Vodka brand Belvedere took a leaf from whisky’s book to create its latest drink. Peter Ranscombe finds out why.
VODKA is – if I’m feeling generous – a blank canvas on which bartenders can paint exciting pictures through cocktails.
At its best, it’s neutral and unobtrusive; at its worst, it’s just plain boring.
You can make it from pretty much anything – potatoes and cereals like wheat, barley and rye are the most popular raw materials, but some countries use crops ranging from grapes to sugar beet.
To be called “vodka”, the raw material must be distilled so that 96% of the liquid is pure alcohol, leaving behind little room for flavour.
That’s why the liquid then becomes the base for many other spirits, including gin.
Yet not all vodkas are born equal.
Louis Vuitton Moet Hennessy (LVMH), the luxury goods giant that owns Glenmorangie and Ardbeg whiskies, turned to Poland’s deep-rooted traditions when it launched its Belvedere vodka brand in 1996.
It only makes its vodka from rye, the country’s traditional crop, which is also the basis for its fantastic breads.
That rye comes from eight farms and is distilled to create a vodka with a distinctive creamy texture.
The brand has even explored the “terroir” of rye with its single estate vodkas, “Lake Bartężek” and “Smogóry Forest”.
The next step for the label has been to venture back in time to try to recreate the taste of vodka from Poland’s past.
And they’ve tapped into a trick that sits at the very heart of making malt whisky.
A quick history lesson
As most Scotch fans will know, “malt whisky” takes its name from the raw material used to create our national drink – malted barley.
In a nutshell, barley grains are soaked in water until they sprout and are then dried – as an interesting aside, if that heat comes from burning peat then you end up with a peated whisky.
Belvedere thinks migrant farmers from Scotland are likely to have brought the technique to Poland.
Up until the 1800s, all crops needed to be malted so enzymes could break down their starches into sugars that could then be fermented into alcohol.
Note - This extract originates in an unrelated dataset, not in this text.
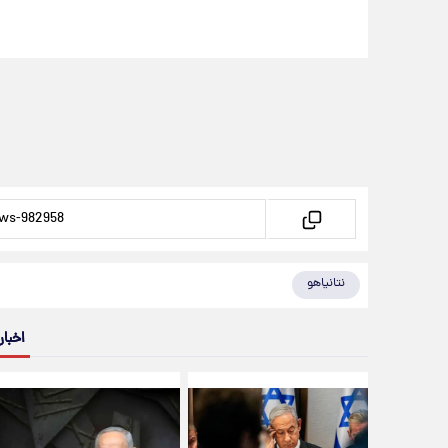
نتانیاهو
اخبار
Then, scientists began to better understand the process, discovering enzymes like diastase and amylase that could be added to do the job without malting.
While grain whiskies – made from wheat, rye and other crops – adopted this technique, malt whisky continued to use the traditional malting process.
LVMH has returned to malting to add a different flavour to its Belvedere Heritage 176 (£42), which has its UK launch this morning and will appear on Amazon and the company’s own Clos 19 website from next week.
After making a spirit from malted rye, Belvedere then carried out hundreds of experiments to work out in what proportion it should appear in the final drink.
It decided that blending just 2% of the malted rye spirit into its normal rye vodka would give the desired flavour.
The taste test
While the standard Belvedere Pure Vodka (£31.99, Master of Malt) has light aromas of cotton sheets, cereal and lemon – leading into cream, vanilla and more citrus on the palate – the Heritage 176 has much more pronounced notes of tablet, rye bread and butter.
Those toasted rye bread notes come through much more strongly on the palate, with walnut and a spicier alcohol heat than the standard bottle.
It still shares its sibling’s creamy texture, making it an enjoyable drink on its own over ice.
And, just in case you were wondering, the “176” in the drink’s name comes from the Fahrenheit temperature at which the malt is heated in the kiln.